▶ [Task prompt]
Copy exactly the lines that run from the one containing "1135 Budapest, Fáy utca 75/a" through the end of the entries, both ends included.

START Data to process

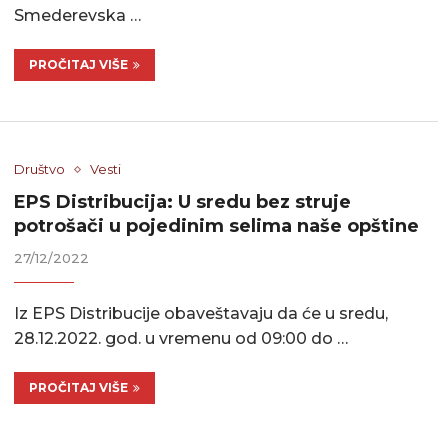
Smederevska …
PROČITAJ VIŠE
Društvo
Vesti
EPS Distribucija: U sredu bez struje
potrošači u pojedinim selima naše opštine
27/12/2022
Iz EPS Distribucije obaveštavaju da će u sredu,
28.12.2022. god. u vremenu od 09:00 do …
PROČITAJ VIŠE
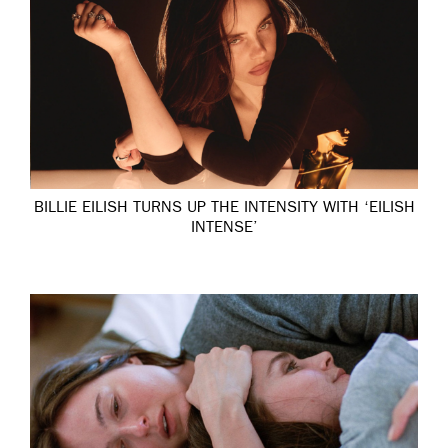
BILLIE EILISH TURNS UP THE INTENSITY WITH ‘EILISH
INTENSE’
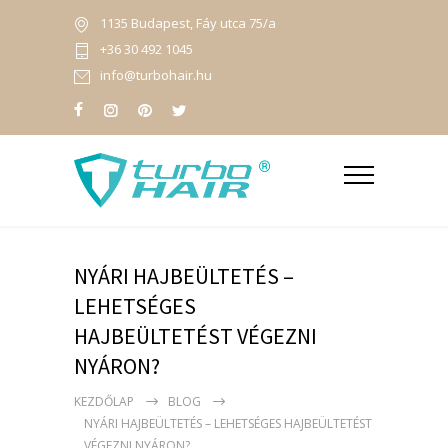
1135 Budapest, Fáy utca 75/a
+36 30 492 1045
info@turbohair.hu
NYÁRI HAJBEÜLTETÉS –
LEHETSÉGES
HAJBEÜLTETÉST VÉGEZNI
NYÁRON?
KEZDŐLAP
BLOG
NYÁRI HAJBEÜLTETÉS – LEHETSÉGES HAJBEÜLTETÉST
VÉGEZNI NYÁRON?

END Data to process

▶ [Result]
1135 Budapest, Fáy utca 75/a
+36 30 492 1045
info@turbohair.hu
NYÁRI HAJBEÜLTETÉS –
LEHETSÉGES
HAJBEÜLTETÉST VÉGEZNI
NYÁRON?
KEZDŐLAP
BLOG
NYÁRI HAJBEÜLTETÉS – LEHETSÉGES HAJBEÜLTETÉST
VÉGEZNI NYÁRON?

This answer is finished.